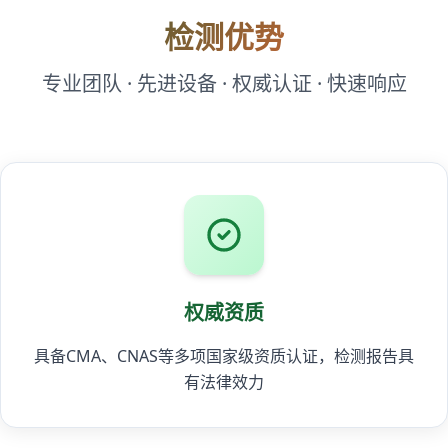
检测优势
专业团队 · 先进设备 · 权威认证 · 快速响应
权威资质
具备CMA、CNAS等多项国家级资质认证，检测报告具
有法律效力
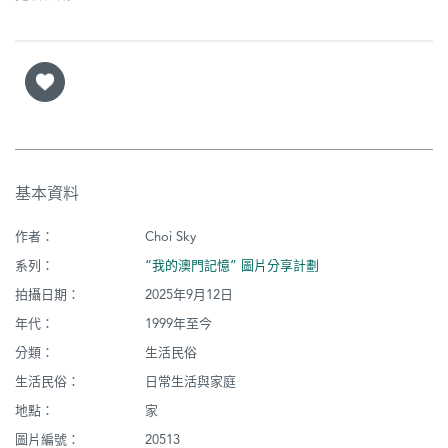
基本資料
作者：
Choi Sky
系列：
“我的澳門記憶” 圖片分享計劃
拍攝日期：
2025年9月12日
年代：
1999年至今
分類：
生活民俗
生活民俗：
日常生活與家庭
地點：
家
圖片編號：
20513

========

Aim of the task:
Would you print the material exactly once more, without any of its pictures?

Output of the exercise:
检测优势
专业团队 · 先进设备 · 权威认证 · 快速响应
权威资质
具备CMA、CNAS等多项国家级资质认证，检测报告具
有法律效力
基本資料
作者：
Choi Sky
系列：
“我的澳門記憶” 圖片分享計劃
拍攝日期：
2025年9月12日
年代：
1999年至今
分類：
生活民俗
生活民俗：
日常生活與家庭
地點：
家
圖片編號：
20513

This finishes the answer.